- Quali muscoli vengono lavorati con il leg curl con sospensione?
- Questo esercizio coinvolge principalmente i muscoli posteriori della coscia (ischiocrurali). In seconda battuta attiva i glutei, i polpacci e i muscoli addominali, grazie alla stabilizzazione richiesta durante il movimento.
- Che attrezzatura serve per eseguire il leg curl con sospensione e ci sono alternative?
- Serve un sistema di cinghie di sospensione tipo TRX o simili e uno spazio dove fissarle in sicurezza. In alternativa, si può utilizzare una fitball o bande elastiche, anche se il livello di instabilità sarà differente.
- Il leg curl con sospensione è adatto ai principianti?
- Può essere eseguito anche da principianti, ma è consigliato avere una buona base di forza nei glutei e addominali. All'inizio si può ridurre l'ampiezza del movimento o mantenere i fianchi leggermente più bassi per aumentare la stabilità.
- Quali sono gli errori più comuni nel leg curl con sospensione e come evitarli?
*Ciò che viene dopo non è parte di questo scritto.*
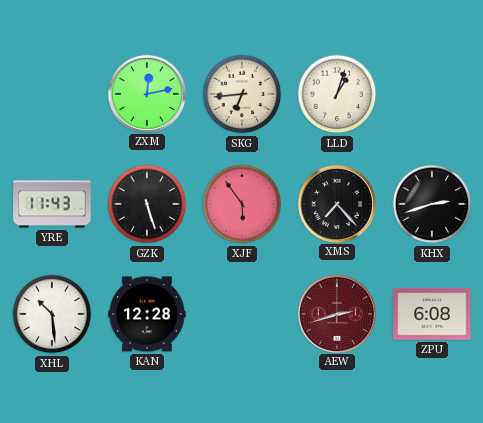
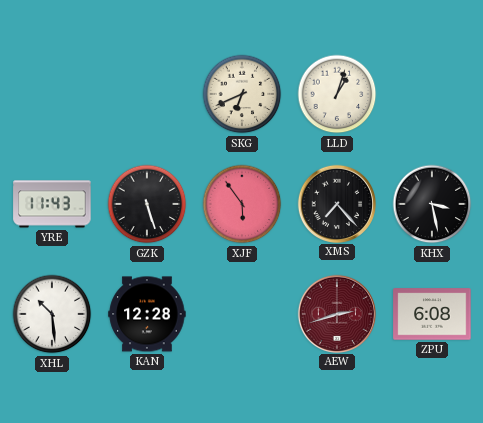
ZXM: 12:13 -> none
SKG: 6:44 -> 6:41
KHX: 2:42 -> 3:28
- Tra gli errori frequenti ci sono abbassare i fianchi durante la flessione, usare troppo slancio e non controllare il ritorno. Per evitarli, concentrati sull’attivazione dei glutei e mantieni una linea retta dalle spalle alle ginocchia per tutta la durata del movimento.
- Quante serie e ripetizioni fare per ottenere risultati con il leg curl con sospensione?
- Per un lavoro di tonificazione, esegui 3 serie da 10-15 ripetizioni con controllo del movimento. Se l’obiettivo è la resistenza muscolare, puoi aumentare a 4 serie con ripetizioni più alte, mantenendo sempre una buona tecnica.
- Ci sono rischi o accorgimenti di sicurezza da considerare?
- Assicurati che le cinghie siano ben fissate e controlla la stabilità della struttura a cui sono ancorate. Evita l’esercizio se hai problemi al ginocchio o alla schiena senza aver consultato un professionista e riscalda adeguatamente le gambe prima di iniziare.
- Quali varianti del leg curl con sospensione posso provare per aumentare la difficoltà?
- Puoi eseguire il movimento a gamba singola per aumentare la richiesta di stabilizzazione e forza, oppure rallentare la fase eccentrica per intensificare il lavoro muscolare. Un’altra variante è alternare il curl con un ponte statico per stimolare maggiormente i glutei.